:: Exercise data

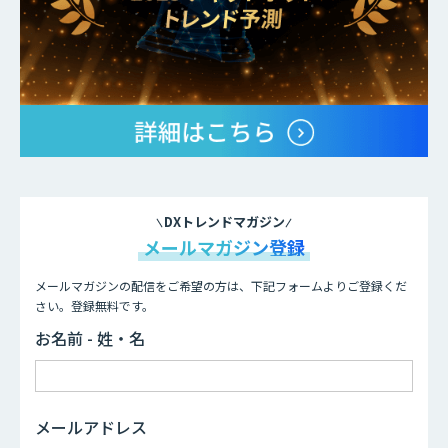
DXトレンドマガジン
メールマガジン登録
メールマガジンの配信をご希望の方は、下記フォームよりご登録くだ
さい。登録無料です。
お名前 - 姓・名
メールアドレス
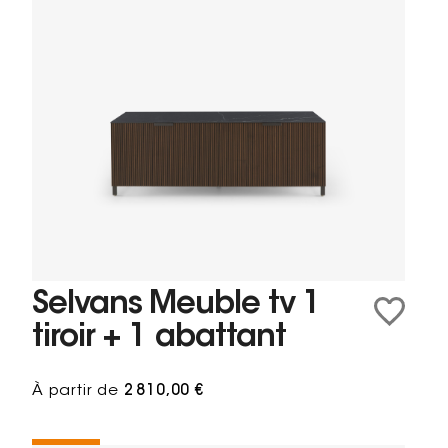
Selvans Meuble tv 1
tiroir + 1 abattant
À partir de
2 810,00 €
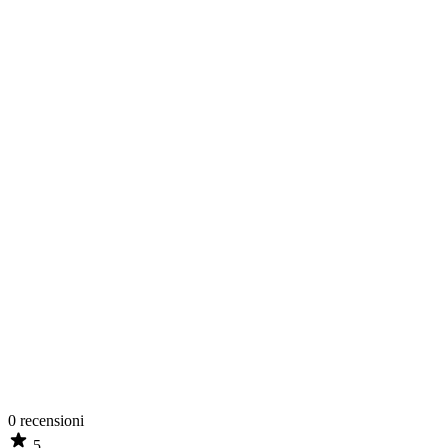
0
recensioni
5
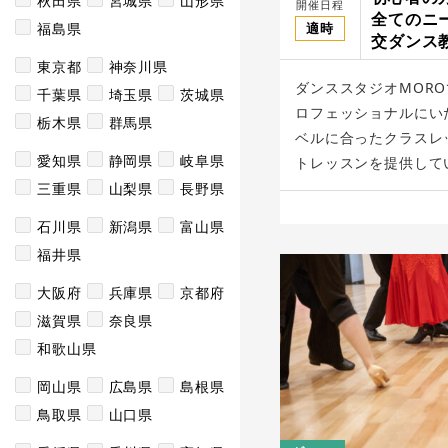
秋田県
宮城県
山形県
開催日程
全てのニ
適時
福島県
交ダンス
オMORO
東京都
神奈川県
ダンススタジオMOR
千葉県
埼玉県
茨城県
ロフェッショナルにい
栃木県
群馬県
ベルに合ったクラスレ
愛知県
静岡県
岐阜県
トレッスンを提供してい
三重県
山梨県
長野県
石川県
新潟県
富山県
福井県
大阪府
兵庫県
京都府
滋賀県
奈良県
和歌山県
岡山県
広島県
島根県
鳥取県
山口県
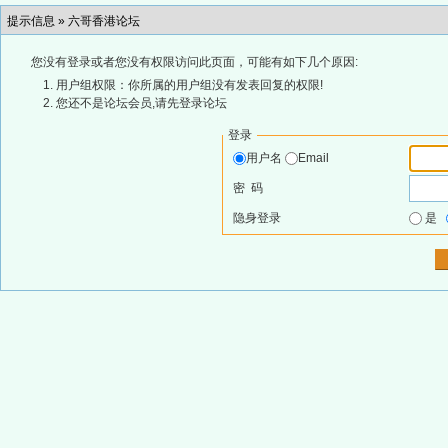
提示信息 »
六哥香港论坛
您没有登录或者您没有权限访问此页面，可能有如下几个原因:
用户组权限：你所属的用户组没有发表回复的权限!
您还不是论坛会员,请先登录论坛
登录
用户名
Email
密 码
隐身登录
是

::::

Print the material in full and exactly, minus the pictures.

DXトレンドマガジン
メールマガジン登録
メールマガジンの配信をご希望の方は、下記フォームよりご登録くだ
さい。登録無料です。
お名前 - 姓・名
メールアドレス
Selvans Meuble tv 1
tiroir + 1 abattant
À partir de
2 810,00 €
0
recensioni
5
秋田県
宮城県
山形県
開催日程
全てのニ
適時
福島県
交ダンス
オMORO
東京都
神奈川県
ダンススタジオMOR
千葉県
埼玉県
茨城県
ロフェッショナルにい
栃木県
群馬県
ベルに合ったクラスレ
愛知県
静岡県
岐阜県
トレッスンを提供してい
三重県
山梨県
長野県
石川県
新潟県
富山県
福井県
大阪府
兵庫県
京都府
滋賀県
奈良県
和歌山県
岡山県
広島県
島根県
鳥取県
山口県
提示信息 »
六哥香港论坛
您没有登录或者您没有权限访问此页面，可能有如下几个原因:
用户组权限：你所属的用户组没有发表回复的权限!
您还不是论坛会员,请先登录论坛
登录
用户名
Email
密 码
隐身登录
是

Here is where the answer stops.